» Work item: Count every line below that contains "الوطني", then give that count and nothing else.

BEGIN Given data

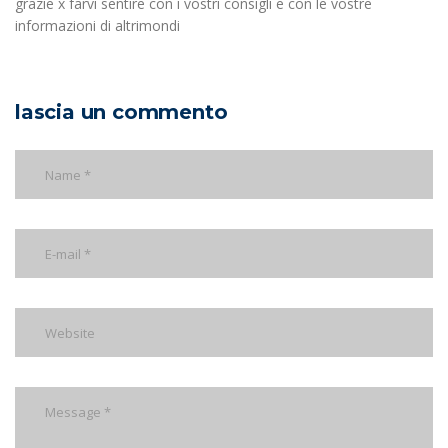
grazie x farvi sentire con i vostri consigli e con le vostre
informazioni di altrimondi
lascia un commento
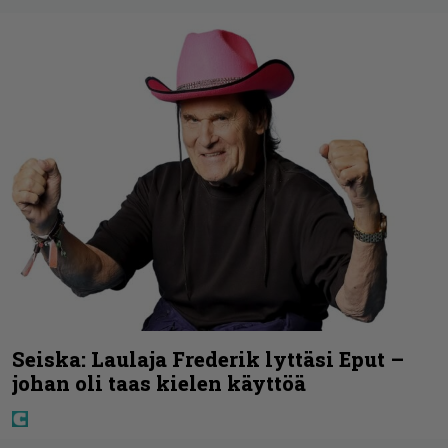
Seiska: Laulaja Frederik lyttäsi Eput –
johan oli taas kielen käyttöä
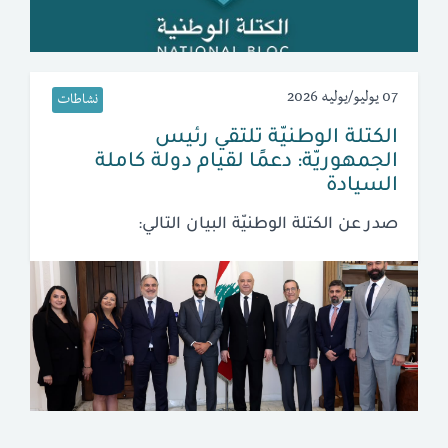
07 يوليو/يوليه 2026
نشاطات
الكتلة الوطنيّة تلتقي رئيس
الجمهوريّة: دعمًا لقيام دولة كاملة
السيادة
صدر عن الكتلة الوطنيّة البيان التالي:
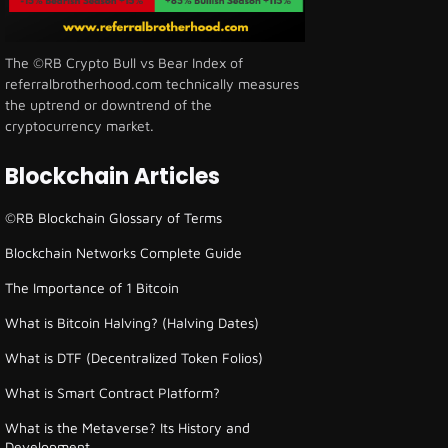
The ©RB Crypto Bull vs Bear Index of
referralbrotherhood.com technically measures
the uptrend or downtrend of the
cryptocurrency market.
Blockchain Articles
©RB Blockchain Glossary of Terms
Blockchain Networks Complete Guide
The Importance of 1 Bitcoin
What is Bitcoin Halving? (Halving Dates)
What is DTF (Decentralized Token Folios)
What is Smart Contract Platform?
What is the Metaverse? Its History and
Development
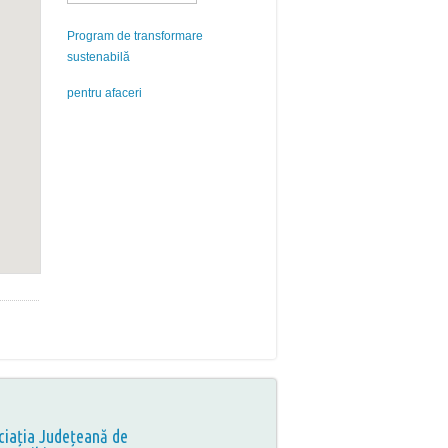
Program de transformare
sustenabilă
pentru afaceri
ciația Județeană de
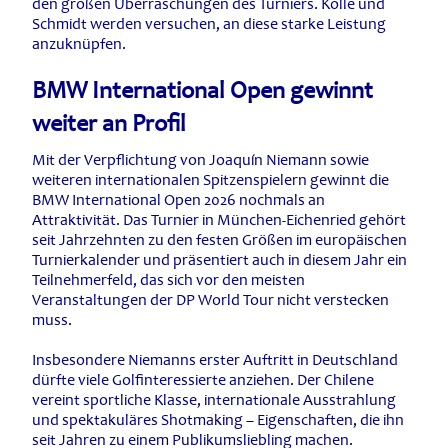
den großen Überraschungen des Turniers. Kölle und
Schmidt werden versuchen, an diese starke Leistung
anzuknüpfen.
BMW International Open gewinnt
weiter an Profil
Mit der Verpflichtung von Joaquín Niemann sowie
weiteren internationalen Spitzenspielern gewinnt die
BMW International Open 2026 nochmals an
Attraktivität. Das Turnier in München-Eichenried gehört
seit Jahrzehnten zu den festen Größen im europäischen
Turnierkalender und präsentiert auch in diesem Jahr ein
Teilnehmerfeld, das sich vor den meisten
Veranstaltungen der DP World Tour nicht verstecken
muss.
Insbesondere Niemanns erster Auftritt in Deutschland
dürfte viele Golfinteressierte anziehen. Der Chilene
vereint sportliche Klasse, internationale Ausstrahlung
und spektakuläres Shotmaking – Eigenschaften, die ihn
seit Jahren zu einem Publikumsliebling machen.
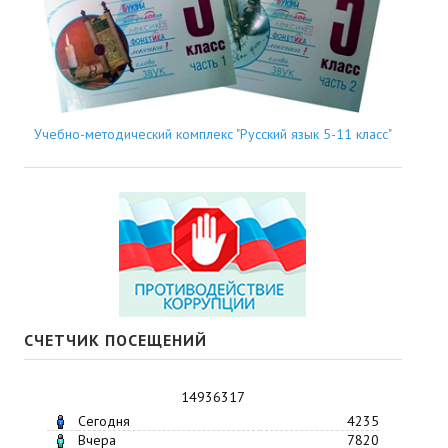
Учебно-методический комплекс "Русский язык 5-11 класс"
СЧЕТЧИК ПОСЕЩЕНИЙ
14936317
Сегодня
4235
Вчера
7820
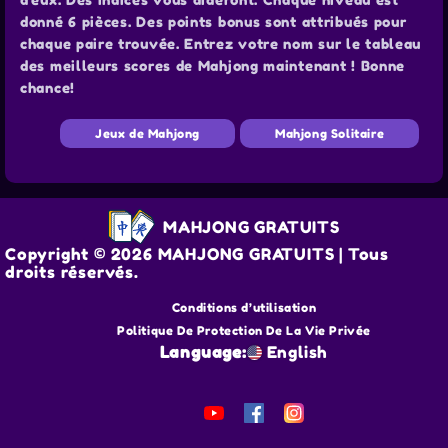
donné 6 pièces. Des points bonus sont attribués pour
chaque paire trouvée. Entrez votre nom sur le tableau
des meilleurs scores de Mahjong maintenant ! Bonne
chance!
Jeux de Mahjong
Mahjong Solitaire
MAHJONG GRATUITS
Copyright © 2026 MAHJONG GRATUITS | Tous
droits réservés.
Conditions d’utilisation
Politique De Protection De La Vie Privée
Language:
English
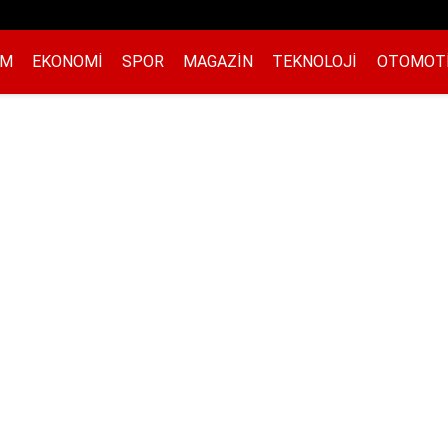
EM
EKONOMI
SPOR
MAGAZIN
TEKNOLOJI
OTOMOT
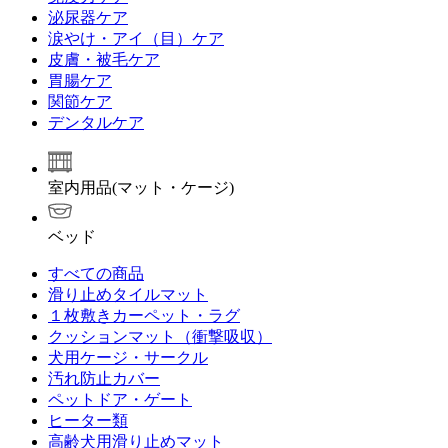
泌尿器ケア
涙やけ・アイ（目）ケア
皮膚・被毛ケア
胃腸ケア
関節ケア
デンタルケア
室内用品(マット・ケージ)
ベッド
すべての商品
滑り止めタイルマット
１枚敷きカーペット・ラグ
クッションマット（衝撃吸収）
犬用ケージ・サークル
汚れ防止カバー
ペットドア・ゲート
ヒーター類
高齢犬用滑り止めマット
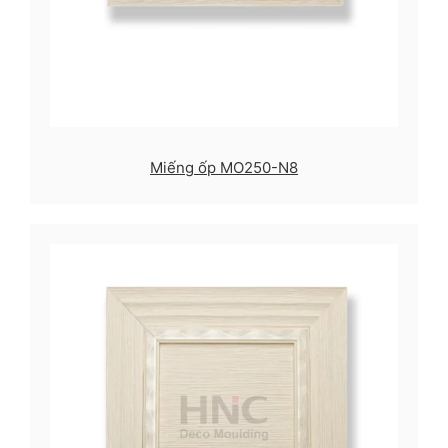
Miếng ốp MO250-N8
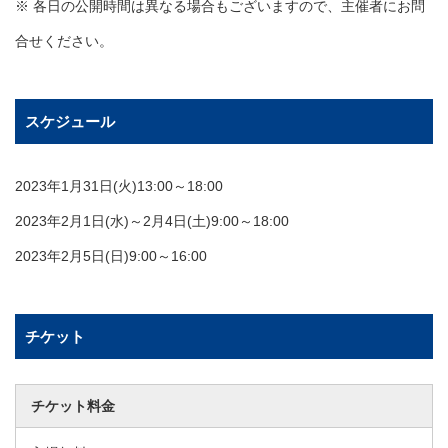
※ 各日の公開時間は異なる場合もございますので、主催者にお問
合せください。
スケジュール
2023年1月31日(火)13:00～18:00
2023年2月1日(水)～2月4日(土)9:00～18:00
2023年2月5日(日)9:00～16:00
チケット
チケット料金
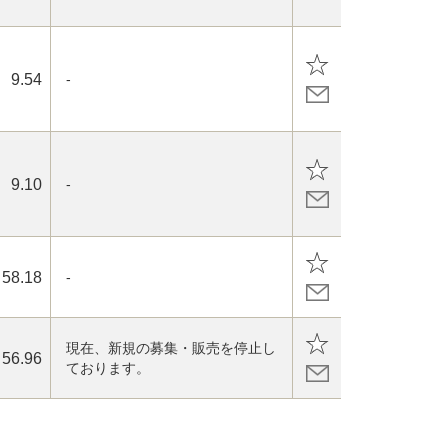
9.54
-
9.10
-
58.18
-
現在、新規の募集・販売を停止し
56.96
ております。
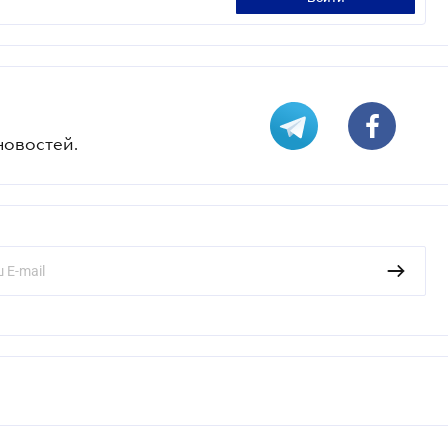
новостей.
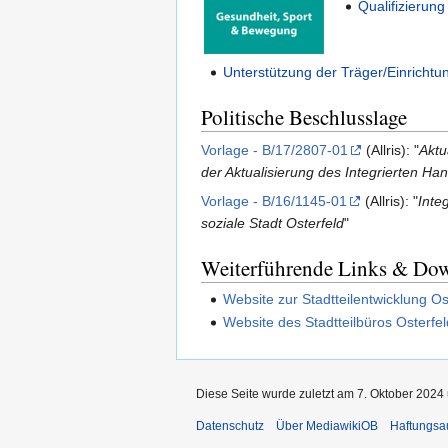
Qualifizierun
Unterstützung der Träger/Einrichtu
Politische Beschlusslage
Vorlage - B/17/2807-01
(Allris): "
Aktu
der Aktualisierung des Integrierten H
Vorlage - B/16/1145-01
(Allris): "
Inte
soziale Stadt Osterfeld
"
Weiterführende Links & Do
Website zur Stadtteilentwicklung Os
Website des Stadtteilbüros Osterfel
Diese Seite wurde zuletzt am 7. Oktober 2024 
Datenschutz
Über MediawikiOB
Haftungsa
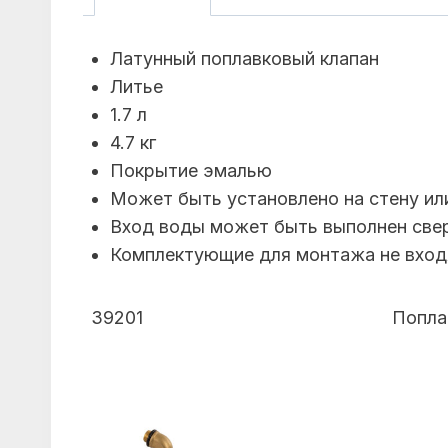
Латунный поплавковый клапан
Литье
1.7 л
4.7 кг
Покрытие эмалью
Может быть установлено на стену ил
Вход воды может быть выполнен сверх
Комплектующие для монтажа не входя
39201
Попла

END Given data

» Answer to this problem: 2